Pretty much anything that spins at a high rate of speed you want to avoid getting your clothes or hair caught up in. I have a little bald spot on my head from my brother using one of those toy wizard tops, he got the thing spinning really fast and threw it at me and when I missed it caught my hair. Dang that hurt! (It hurt him too, boy did he catch it from Mom!)


----------



## Finn (May 26, 2010)

no long sleeves, no wrist watches , no rings, no uncontrolled long hair. All good ideas.


----------



## 33706 (Mar 5, 2008)

Wow… I didn't know this… We're all *wearing* Saw-Stop technology!


----------



## MarkE (Feb 26, 2008)

One more safety tip. Don't get so close to the blade.


----------



## gfadvm (Jan 13, 2011)

Sorry but I don't own a single short sleeved shirt. It's against 'the code of the West'. It seems to me that if your sleeve gets in the sawblade, your arm/hand was WAY too close to the blade. Just my humble opinion.


----------



## Kentuk55 (Sep 21, 2010)

"I'm a believer" ... as the Monkeys sang out many moons ago, in safety around any and all tools, equipment, and just about anything else that you're near and/or using. Anything can happen. This is a good point. I believe it's a big "ta-do", to believe in safety, and practice it, no matter what. Be aware. Use common sense. etc..


----------



## dakremer (Dec 8, 2009)

Watch this video - a different take on it.

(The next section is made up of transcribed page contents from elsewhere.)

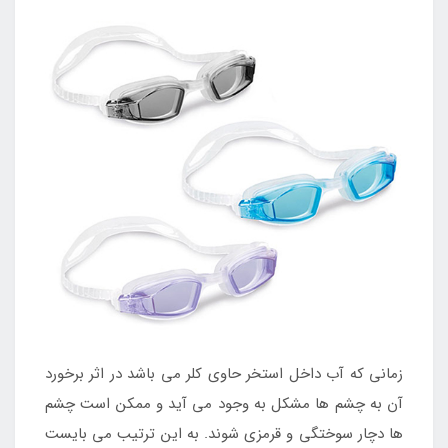
زمانی که آب داخل استخر حاوی کلر می باشد در اثر برخورد
آن به چشم ها مشکل به وجود می آید و ممکن است چشم
ها دچار سوختگی و قرمزی شوند. به این ترتیب می بایست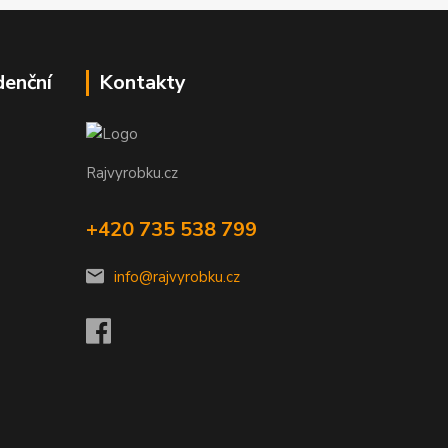
denční
Kontakty
Rajvyrobku.cz
+420 735 538 799
info@rajvyrobku.cz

I'm not disagreeing with you. Every precaution you can take is worth it! I'm definitely not going to chance it! Going in the chiropractic profession - I need all my fingers! I never wear gloves or long sleeves, and I'm EXTREMELY careful around the blade. Good post! Always good to have a little safety reminder


----------



## DIYaholic (Jan 28, 2011)

We ALL think we are working safely. Just one cut, Only this time, Don't do this at home kids, I've done this a thousand times; Are the last words heard before an accident, I"M SURE!!!


----------